You can add more kick by increasing the spices or less kick by decreasing them. By natural sugar. Mike's Bait Shop's Turtle Stew. Southern turtle stew made with potatoes and onions. Much like a clam chowder. Good, hearty and filling. Turkey may be used in place of chicken. Grilled Venison Backstrap. Grilled Venison Backstrap Rating: 4.

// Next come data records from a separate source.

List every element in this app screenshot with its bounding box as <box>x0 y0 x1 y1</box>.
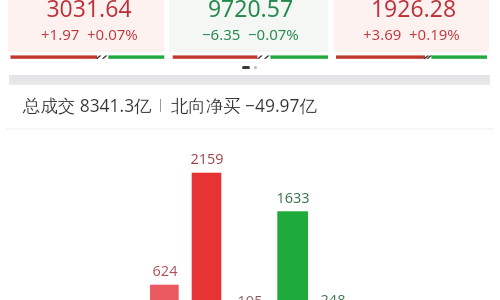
staticText: 2159 <box>172 148 242 168</box>
button[interactable]: Page 1 of 2 <box>242 66 250 69</box>
staticText: 3031.64 <box>11 0 167 23</box>
staticText: 1926.28 <box>336 0 491 23</box>
button[interactable]: Advance decline distribution chart <box>0 130 500 300</box>
staticText: +3.69 <box>363 24 402 44</box>
staticText: 总成交 8341.3亿 <box>23 93 152 117</box>
staticText: 248 <box>298 289 368 300</box>
button[interactable]: 9720.57 <box>169 0 328 52</box>
button[interactable]: Page 2 of 2 <box>254 66 257 69</box>
staticText: +0.19% <box>409 24 460 44</box>
staticText: 624 <box>130 260 200 280</box>
staticText: 9720.57 <box>171 0 330 23</box>
staticText: −0.07% <box>248 24 299 44</box>
button[interactable]: 1926.28 <box>334 0 489 52</box>
button[interactable]: 3031.64 <box>8 0 164 52</box>
staticText: −6.35 <box>202 24 241 44</box>
staticText: 1633 <box>258 187 328 207</box>
staticText: 105 <box>215 290 285 300</box>
staticText: 北向净买 −49.97亿 <box>171 93 317 117</box>
button[interactable]: 总成交 8341.3亿 <box>23 93 317 117</box>
staticText: +0.07% <box>87 24 138 44</box>
staticText: +1.97 <box>41 24 80 44</box>
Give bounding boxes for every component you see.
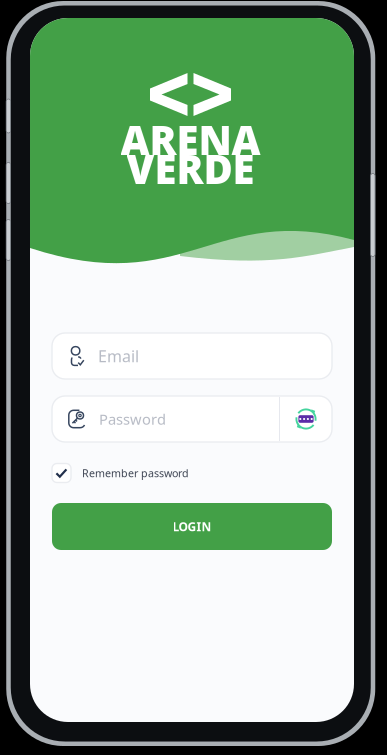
staticText: Email — [98, 345, 139, 367]
button[interactable]: Remember password — [52, 461, 332, 485]
staticText: VERDE — [126, 142, 254, 195]
button[interactable]: LOGIN — [52, 503, 332, 550]
staticText: Remember password — [82, 466, 189, 480]
staticText: ARENA — [120, 113, 260, 166]
staticText: Password — [99, 409, 166, 429]
button[interactable]: Generate password — [280, 396, 332, 442]
staticText: LOGIN — [172, 518, 212, 534]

Tender chunks of venison are marinated twice, and wrapped in thick bacon before being grilled until crispy on the outside. A venison version of Filet Mignon. This is a heavenly use of the best part of a deer. For the BBQ sauce, I prefer hickory flavored. As such, it can be slightly confusing to go about preparing these unique animals.

That means using the meat to make similar dishes, including burgers, chili, steak and much more. Add-ins like salt, pepper, vinegar, garlic, onions and soy sauce to bring out the flavor without overpowering the meat itself.

That way, you can expect better prices overall and perhaps even get access to a wider selection of game. The best cut of meat, meanwhile, is almost always the loin.

Avoid rookie mistakes Even though wild game can be cooked like more popular forms of meat, American Hunter explained that there are a few important mistakes to avoid.